Two stand-alone devices, the Rabbit R1, and Humane AI pin have emerged in recent months touting their abilities to offer conversational AI, though the early reviews for both devices have revealed them to have major limitations. Gemini Live seems like Google’s effort to supersede these efforts by building conversational AI into any smartphone.
Veo and Imagen
Google Veo is Google’s answer to Sora, the breathtakingly realistic text to video generator in preview mode from OpenAI. Veo is an AI model that can create 1080p (high-definition) video clips from text prompts and will apparently be integrated into platforms like YouTube Shorts.
Imagen 3 is the latest text-to-image model from Google, capable of generating lifelike images with fewer visual artefacts. This model will be available to select creators and integrated into Google’s machine learning platform, Vertex AI.
OpenAI isn’t standing still
The day before Google unveiled its slew of new AI-related products, arch rival OpenAI released a new version of its wildly popular Chat-GPT intelligent chatbot. OpenAI claims the new model, GPT-4o, promises to turn ChatGPT into a true personal assistant, much as Google is promising with Gemini Live and project Astra.
GPT-4o is free to use, though paying customers will get additional functionality and ability to ask it questions. I’ve been using GPT-4o for a few days and it’s certainly an improvement on the previous free version of Chat-GPT. It has faster response times and improvements such as the ability to offer a detailed summary of photos you upload to it.
The era of the AI agents
This flurry of announcements from Open AI and Google shows the pace of development in artificial intelligence remains relentless. We even saw two senior OpenAI executives depart the firm last week, raising concerns that the technology is advancing too quickly. OpenAI is seemingly not doing enough to focus on safety and ensuring the technology advances in line with the needs of humanity.
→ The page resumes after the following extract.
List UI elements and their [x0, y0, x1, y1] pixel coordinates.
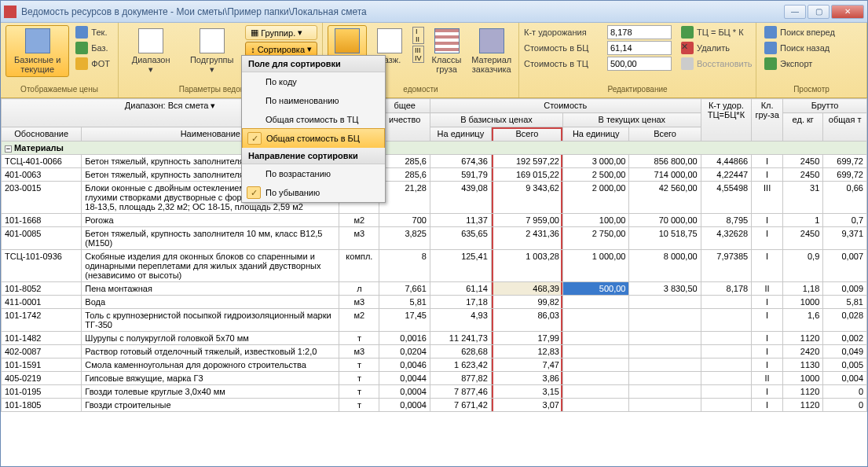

While large language models, which underpin useful AI functions, continue to advance, we appear to be entering a new phase of the AI race, where the focus is on creating AI agents that are useful for tackling real-world problems that extend beyond finding information. These agents are becoming multimodal in nature, able to hold lengthy, real-time conversations and to speak to users in a human-like manner.
Demos are one thing; the real value of these AI tools will be tested when they are in the hands of millions of users. But we are certainly in the midst of a step-change in the world of AI, with a handful of companies competing vigorously to produce the AI agents to rule them all.